Tom Jones had a perplexed look on his face as he delivered the story (though Jones often looks that way). Perhaps the argument was made to make the story simply go away. One can almost hear the 6 o’clock producer: “But I don’t have another lead!” So WSB couldn’t resist ballyhooing an “exclusive” that the other stations overlooked. This is one of those instances where people of conscience in the TV news biz– and there are such people– ought to have trouble sleeping at night.

The rest of WSB at 6

Do normal people actually watch an entire hour of local TV news? After the shock of watching 2’s lead story, we were too stunned to leave our seat. Maybe that’s what they intended. Observations:

Rachel Kim had a forgettable story about a killing that won’t be news for much longer. The family declined to talk on TV. Neighbors were somewhat helpful. Kim is good at developing stories, but not on this particular evening.

Ross Cavitt had a nice enterprise story about WhiteWater’s plan to dig wells to supplement its water supply. The story gained nuance when Cavitt revealed that it ain’t likely the wells will help much.

Jovita Moore– substituting for the thankfully absent Monica Pearson– had the best scoop of the show: An exclusive interview with the new, and much-criticized CEO of Grady, Pam Stephenson. It was a nice lick for Moore, who frequently spends her days in the trenches covering news prior to her nightly anchor appearances at 5.

Lori Geary had a rare emotional story from the Capitol about school bullying. She deftly removed her earpiece during her live lead-in because a technical glitch created a distracting echo. Geary didn’t miss a beat.

Ashley Hayes had what could have been the show’s most interesting story: Cops in Hilton Head talked at length about the disappearance of an Atlanta couple, and the suicide of the main suspect. But the story lacked immediacy because it was obvious Hayes was relying on material fed from other TV stations based in SC.

WSB ran an anchor reader on a captured fugitive. They must have grit their teeth as they gave a photo courtesy to America’s Most Wanted, a show on their arch-competitor WAGA.

And then there was weather with Glenn Burns:


Afterward– live in the dreaded 6:30 slot– Tom Regan produced possibly the most watchable story of the day: A trade show that opened at the storm-battered World Congress Center.
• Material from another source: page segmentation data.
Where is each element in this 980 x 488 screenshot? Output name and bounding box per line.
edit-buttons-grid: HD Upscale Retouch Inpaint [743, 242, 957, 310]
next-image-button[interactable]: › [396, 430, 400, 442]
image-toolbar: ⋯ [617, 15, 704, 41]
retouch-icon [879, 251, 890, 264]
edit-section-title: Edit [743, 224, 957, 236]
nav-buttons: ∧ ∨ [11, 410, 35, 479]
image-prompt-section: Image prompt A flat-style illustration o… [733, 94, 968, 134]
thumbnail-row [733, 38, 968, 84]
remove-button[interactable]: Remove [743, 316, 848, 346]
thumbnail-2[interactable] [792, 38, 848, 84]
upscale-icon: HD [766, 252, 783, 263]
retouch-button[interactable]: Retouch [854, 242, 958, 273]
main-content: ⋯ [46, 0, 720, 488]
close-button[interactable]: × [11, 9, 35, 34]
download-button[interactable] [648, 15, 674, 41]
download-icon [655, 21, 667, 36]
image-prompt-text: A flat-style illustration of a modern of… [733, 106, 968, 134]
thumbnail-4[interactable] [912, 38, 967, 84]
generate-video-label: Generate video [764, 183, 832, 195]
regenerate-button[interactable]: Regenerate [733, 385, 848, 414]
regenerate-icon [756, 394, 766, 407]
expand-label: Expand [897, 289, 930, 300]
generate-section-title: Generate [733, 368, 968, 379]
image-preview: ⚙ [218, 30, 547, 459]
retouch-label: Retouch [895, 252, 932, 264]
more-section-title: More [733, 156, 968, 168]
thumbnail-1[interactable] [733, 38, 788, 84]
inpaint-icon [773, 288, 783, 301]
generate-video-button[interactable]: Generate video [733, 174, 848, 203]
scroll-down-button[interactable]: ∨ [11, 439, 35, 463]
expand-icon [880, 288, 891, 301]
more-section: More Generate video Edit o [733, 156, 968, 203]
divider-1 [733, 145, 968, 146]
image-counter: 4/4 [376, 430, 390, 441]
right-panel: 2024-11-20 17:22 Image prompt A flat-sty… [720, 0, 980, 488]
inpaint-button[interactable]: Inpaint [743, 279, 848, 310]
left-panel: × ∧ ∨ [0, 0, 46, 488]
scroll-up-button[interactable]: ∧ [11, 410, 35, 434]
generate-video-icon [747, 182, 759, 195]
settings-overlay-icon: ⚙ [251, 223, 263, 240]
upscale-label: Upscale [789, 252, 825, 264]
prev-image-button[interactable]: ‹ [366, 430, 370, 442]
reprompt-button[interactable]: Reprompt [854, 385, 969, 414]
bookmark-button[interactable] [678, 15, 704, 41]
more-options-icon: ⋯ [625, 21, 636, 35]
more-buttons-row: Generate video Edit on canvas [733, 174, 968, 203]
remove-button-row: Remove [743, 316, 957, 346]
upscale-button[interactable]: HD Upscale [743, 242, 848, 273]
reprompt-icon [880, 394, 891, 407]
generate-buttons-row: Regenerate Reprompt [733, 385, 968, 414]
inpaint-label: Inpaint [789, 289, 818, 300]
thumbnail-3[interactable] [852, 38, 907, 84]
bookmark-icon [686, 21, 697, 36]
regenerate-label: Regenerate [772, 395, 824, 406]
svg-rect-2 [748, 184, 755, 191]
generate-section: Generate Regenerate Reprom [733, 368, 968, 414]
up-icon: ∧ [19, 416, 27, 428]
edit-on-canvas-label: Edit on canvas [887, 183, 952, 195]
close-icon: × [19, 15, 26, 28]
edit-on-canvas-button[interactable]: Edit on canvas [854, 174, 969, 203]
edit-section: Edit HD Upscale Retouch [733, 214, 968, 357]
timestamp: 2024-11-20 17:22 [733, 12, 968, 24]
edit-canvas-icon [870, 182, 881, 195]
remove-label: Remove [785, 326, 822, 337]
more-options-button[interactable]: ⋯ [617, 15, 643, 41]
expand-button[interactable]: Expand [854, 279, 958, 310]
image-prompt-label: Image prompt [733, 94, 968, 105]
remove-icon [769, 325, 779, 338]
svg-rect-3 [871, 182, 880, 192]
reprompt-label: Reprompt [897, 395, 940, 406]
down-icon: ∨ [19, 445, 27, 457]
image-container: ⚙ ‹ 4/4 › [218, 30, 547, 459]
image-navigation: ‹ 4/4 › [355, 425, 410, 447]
Apparently, the GWCC is in better shape than most expected.

Ryan Young had the gratuitous live shot of the night: “Live in midtown” with a story about a robbery in DeKalb Co. “Live in midtown?” That’s WSB telling the world that they’re making one of their reporters stand on the lawn of the TV station on Peachtree. Why? Who knows.

Sports had the best surprise: Bill Hartman reported on new seats at Turner Field, built in front of the previous front row. The story showed rows of seats that drift absurdly close to home plate– the closest spectator view in all of MLB, according to Hartman. Local TV sports no longer exists in many markets– yielding to the hegemony of ESPN. Atlanta retains a lively and competitive local sports presence. It’s often worth watching.